-
Notifications
You must be signed in to change notification settings - Fork 2
Observability Overview
Observability is the property of a running system that lets you answer questions about its internal state from the outside, without redeploying, without attaching a debugger, and without having anticipated the question when the code was written. CodeQ treats observability as a first-class concern of the broker, not an afterthought layered on by a separate sidecar. Every task that enters the system is born with a W3C trace context, every state transition is counted by a Prometheus collector, every hot loop is reachable through pprof, and every log line is structured JSON. The four pillars — distributed tracing, metrics, profiling, structured logging — share a single principle: the data exists already inside the process, the operator's job is to ask for it.
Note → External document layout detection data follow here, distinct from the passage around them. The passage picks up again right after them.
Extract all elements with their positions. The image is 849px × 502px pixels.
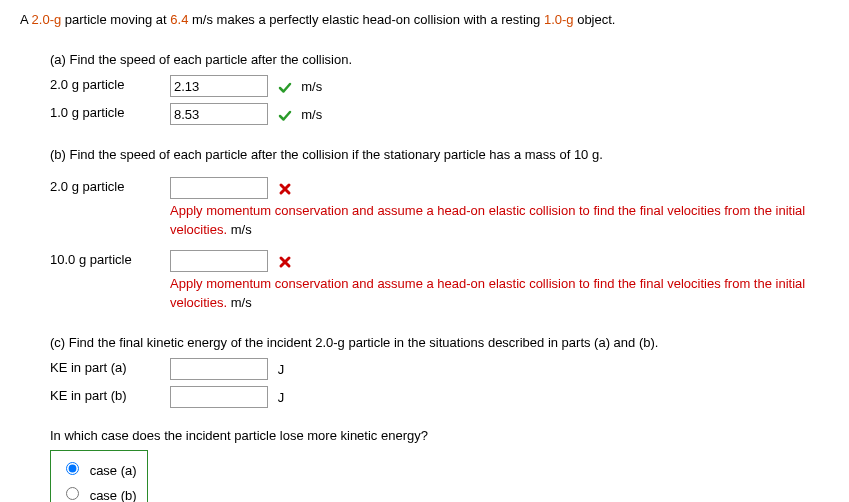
part-b-input-1[interactable] (170, 177, 268, 199)
part-c-label-1: KE in part (a) (50, 358, 170, 378)
part-b-label-2: 10.0 g particle (50, 250, 170, 270)
part-c-unit-2: J (278, 390, 285, 405)
radio-case-a[interactable] (66, 462, 79, 475)
intro-text: A (20, 12, 32, 27)
problem-intro: A 2.0-g particle moving at 6.4 m/s makes… (20, 10, 829, 30)
intro-text: particle moving at (61, 12, 170, 27)
intro-mass1: 2.0-g (32, 12, 62, 27)
part-a-input-1[interactable] (170, 75, 268, 97)
part-c-input-1[interactable] (170, 358, 268, 380)
intro-text: object. (574, 12, 616, 27)
part-a-input-2[interactable] (170, 103, 268, 125)
part-a-unit-2: m/s (301, 107, 322, 122)
radio-case-b[interactable] (66, 487, 79, 500)
part-c-question: In which case does the incident particle… (50, 426, 829, 446)
part-c-input-2[interactable] (170, 386, 268, 408)
intro-mass2: 1.0-g (544, 12, 574, 27)
part-c-prompt: (c) Find the final kinetic energy of the… (50, 333, 829, 353)
x-icon (278, 252, 292, 272)
intro-speed: 6.4 (170, 12, 188, 27)
check-icon (278, 105, 292, 125)
part-a-prompt: (a) Find the speed of each particle afte… (50, 50, 829, 70)
x-icon (278, 179, 292, 199)
part-b-feedback-1: Apply momentum conservation and assume a… (170, 201, 829, 240)
part-b-label-1: 2.0 g particle (50, 177, 170, 197)
part-a-label-1: 2.0 g particle (50, 75, 170, 95)
radio-label-b: case (b) (90, 488, 137, 502)
part-b-feedback-2: Apply momentum conservation and assume a… (170, 274, 829, 313)
check-icon (278, 77, 292, 97)
part-c-label-2: KE in part (b) (50, 386, 170, 406)
intro-text: m/s makes a perfectly elastic head-on co… (188, 12, 544, 27)
part-b-input-2[interactable] (170, 250, 268, 272)
radio-group: case (a) case (b) (50, 450, 148, 503)
part-a-label-2: 1.0 g particle (50, 103, 170, 123)
part-a-unit-1: m/s (301, 79, 322, 94)
radio-label-a: case (a) (90, 463, 137, 478)
part-c-unit-1: J (278, 362, 285, 377)
part-b-prompt: (b) Find the speed of each particle afte… (50, 145, 829, 165)
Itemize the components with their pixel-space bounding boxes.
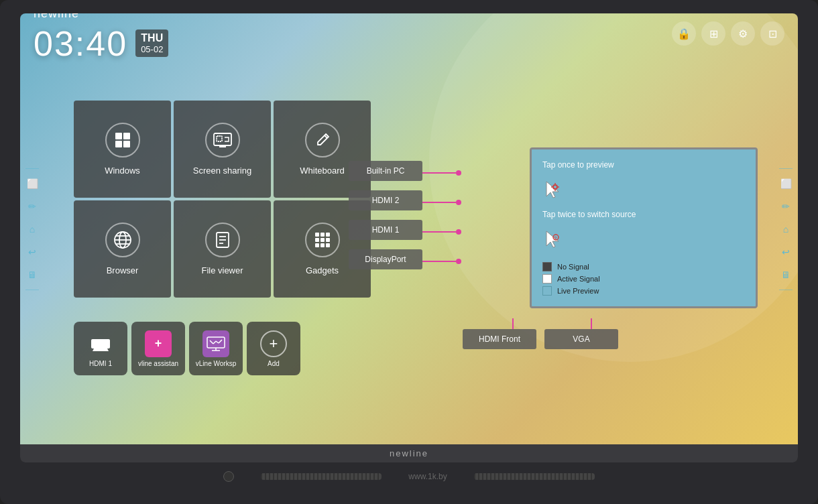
right-sidebar-pen-icon[interactable]: ✏ (776, 197, 795, 216)
clock-display: 03:40 (34, 26, 127, 61)
left-sidebar-screen-icon[interactable]: ⬜ (23, 174, 42, 193)
svg-marker-36 (546, 182, 559, 198)
hdmi1-src-button[interactable]: HDMI 1 (349, 220, 422, 240)
left-sidebar-pen-icon[interactable]: ✏ (23, 197, 42, 216)
speaker-grille-left (261, 473, 382, 480)
conn-line-3 (422, 231, 456, 233)
vline-workspace-label: vLine Worksp (196, 360, 236, 367)
svg-marker-28 (93, 349, 109, 351)
svg-point-37 (553, 185, 557, 189)
quick-item-vline-assist[interactable]: + vline assistan (131, 322, 185, 375)
legend-active-signal: Active Signal (542, 274, 745, 284)
svg-rect-0 (115, 133, 122, 139)
svg-rect-7 (217, 136, 222, 141)
left-sidebar: ⬜ ✏ ⌂ ↩ 🖥 (20, 162, 44, 297)
quick-item-hdmi1[interactable]: HDMI 1 (74, 322, 127, 375)
svg-rect-25 (320, 243, 325, 247)
settings-button[interactable]: ⚙ (731, 21, 755, 46)
tap-twice-row: Tap twice to switch source (542, 210, 745, 219)
svg-rect-19 (320, 233, 325, 237)
svg-line-35 (219, 340, 222, 343)
clock-area: 03:40 THU 05-02 (34, 26, 168, 61)
hdmi2-row: HDMI 2 (349, 190, 461, 214)
whiteboard-label: Whiteboard (300, 166, 344, 176)
right-sidebar-divider-top (779, 168, 793, 169)
app-tile-file-viewer[interactable]: File viewer (174, 200, 271, 298)
whiteboard-icon (305, 123, 340, 158)
right-sidebar-screen-icon[interactable]: ⬜ (776, 174, 795, 193)
svg-rect-1 (123, 133, 130, 139)
monitor-outer: newline 03:40 THU 05-02 🔒 ⊞ (0, 0, 818, 504)
vert-conn-line (512, 318, 514, 329)
lock-button[interactable]: 🔒 (672, 21, 696, 46)
conn-dot-2 (456, 200, 461, 205)
svg-rect-18 (315, 233, 319, 237)
display-button[interactable]: ⊞ (701, 21, 725, 46)
legend-live-preview: Live Preview (542, 286, 745, 296)
app-tile-screen-sharing[interactable]: Screen sharing (174, 101, 271, 198)
conn-dot-4 (456, 259, 461, 264)
hdmi1-icon (87, 330, 114, 357)
vline-assist-icon: + (145, 330, 172, 357)
photo-button[interactable]: ⊡ (760, 21, 784, 46)
conn-dot-3 (456, 229, 461, 235)
svg-text:2: 2 (554, 235, 557, 241)
right-sidebar-divider-bottom (779, 290, 793, 290)
legend-box-live-preview (542, 286, 552, 296)
svg-rect-22 (320, 238, 325, 242)
right-sidebar-undo-icon[interactable]: ↩ (776, 243, 795, 261)
left-sidebar-home-icon[interactable]: ⌂ (23, 220, 42, 239)
left-sidebar-divider-bottom (25, 290, 39, 290)
vga-button[interactable]: VGA (544, 329, 618, 349)
svg-line-32 (210, 340, 213, 344)
vert-conn-line-2 (591, 318, 592, 329)
app-tile-windows[interactable]: Windows (74, 101, 171, 198)
hdmi1-label: HDMI 1 (89, 360, 112, 367)
hdmi-front-button[interactable]: HDMI Front (463, 329, 536, 349)
top-right-icons: 🔒 ⊞ ⚙ ⊡ (672, 21, 784, 46)
browser-icon (105, 223, 140, 257)
cursor-row-2: 2 (542, 227, 745, 251)
hdmi2-button[interactable]: HDMI 2 (349, 190, 422, 210)
screen-sharing-icon (205, 123, 240, 158)
svg-rect-3 (123, 141, 130, 147)
tap-once-text: Tap once to preview (542, 160, 614, 170)
tap-twice-text: Tap twice to switch source (542, 210, 636, 219)
bottom-source-row: HDMI Front VGA (463, 318, 618, 353)
hdmi-front-col: HDMI Front (463, 318, 536, 353)
gadgets-label: Gadgets (306, 265, 339, 275)
clock-date: 05-02 (141, 44, 163, 54)
vline-workspace-icon (202, 330, 229, 357)
svg-rect-2 (115, 141, 122, 147)
built-in-pc-row: Built-in PC (349, 161, 461, 185)
add-icon: + (260, 330, 287, 357)
add-label: Add (268, 360, 280, 367)
hdmi1-src-row: HDMI 1 (349, 220, 461, 244)
quick-item-vline-workspace[interactable]: vLine Worksp (189, 322, 243, 375)
conn-line-2 (422, 202, 456, 203)
app-tile-browser[interactable]: Browser (74, 200, 171, 298)
preview-popup: Tap once to preview (530, 147, 758, 308)
legend-active-signal-text: Active Signal (557, 275, 600, 283)
tap-once-row: Tap once to preview (542, 160, 745, 170)
conn-dot-1 (456, 170, 461, 176)
camera-dot (223, 471, 234, 482)
svg-rect-23 (326, 238, 330, 242)
monitor-brand: newline (390, 448, 428, 458)
left-sidebar-monitor-icon[interactable]: 🖥 (23, 265, 42, 284)
built-in-pc-button[interactable]: Built-in PC (349, 161, 422, 181)
displayport-button[interactable]: DisplayPort (349, 249, 422, 269)
legend-no-signal: No Signal (542, 262, 745, 271)
right-sidebar-monitor-icon[interactable]: 🖥 (776, 265, 795, 284)
quick-item-add[interactable]: + Add (247, 322, 300, 375)
left-sidebar-undo-icon[interactable]: ↩ (23, 243, 42, 261)
svg-rect-29 (207, 337, 225, 348)
legend-box-no-signal (542, 262, 552, 271)
preview-legend: No Signal Active Signal Live Preview (542, 262, 745, 296)
vga-col: VGA (544, 318, 618, 353)
quick-launch-bar: HDMI 1 + vline assistan (74, 322, 300, 375)
cursor-row-1 (542, 178, 745, 202)
legend-box-active-signal (542, 274, 552, 284)
legend-live-preview-text: Live Preview (557, 287, 599, 295)
right-sidebar-home-icon[interactable]: ⌂ (776, 220, 795, 239)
This section of the wiki documents how each pillar is wired, what it costs to enable, what questions it answers well, and where its blind spots lie. The pages assume you are operating a CodeQ broker in production rather than reading the source for the first time, but each page begins with enough context for a new operator to find the relevant code under internal/ and pkg/. The bias throughout is toward letting you correlate signals quickly: a Prometheus alert names a metric, a metric points at a log line, a log line carries a traceparent, a traceparent opens a trace in Jaeger, a slow span motivates a pprof capture. That chain is the thing that converts a 3 a.m. page into a fix rather than an outage that survives the on-call rotation.
Each pillar in CodeQ exists to answer a particular shape of question, and choosing the wrong one is a common mistake on first encounter. Distributed tracing is the right tool when the question is causal: which step took the time, which downstream call failed, which retry happened where, which producer originated this task. Metrics are the right tool when the question is quantitative: how many tasks per second, what is the p99 of claim latency, how many webhook deliveries failed in the last hour, is the lease-expiration rate climbing. Profiling is the right tool when the question is internal: which Go function holds the CPU, which mutex is contended, which goroutine is blocked on what. Structured logging is the right tool when the question is narrative: what did this specific task do, in what order, with what arguments, with what error.
Reaching for the wrong pillar is how outages last too long. A common failure mode is trying to use logs to answer a quantitative question — counting log lines to estimate throughput, or grepping for "error" to estimate failure rates. Counting log lines does not produce a histogram, only a Prometheus histogram produces a histogram, and only a histogram produces a correct percentile. The inverse failure mode is using metrics to answer a causal question — staring at codeq_task_completed_total{status="failed"} climbing without being able to name a single task that failed or what its payload looked like. Metrics tell you that something is wrong, traces tell you which thing is wrong, profiles tell you why that thing is slow, logs tell you what that thing was carrying.
- Distributed tracing answers which step and which causal chain.
- Metrics answer how many and how slow at which percentile.
- Profiling answers which function and which mutex.
- Structured logging answers what did this specific task do.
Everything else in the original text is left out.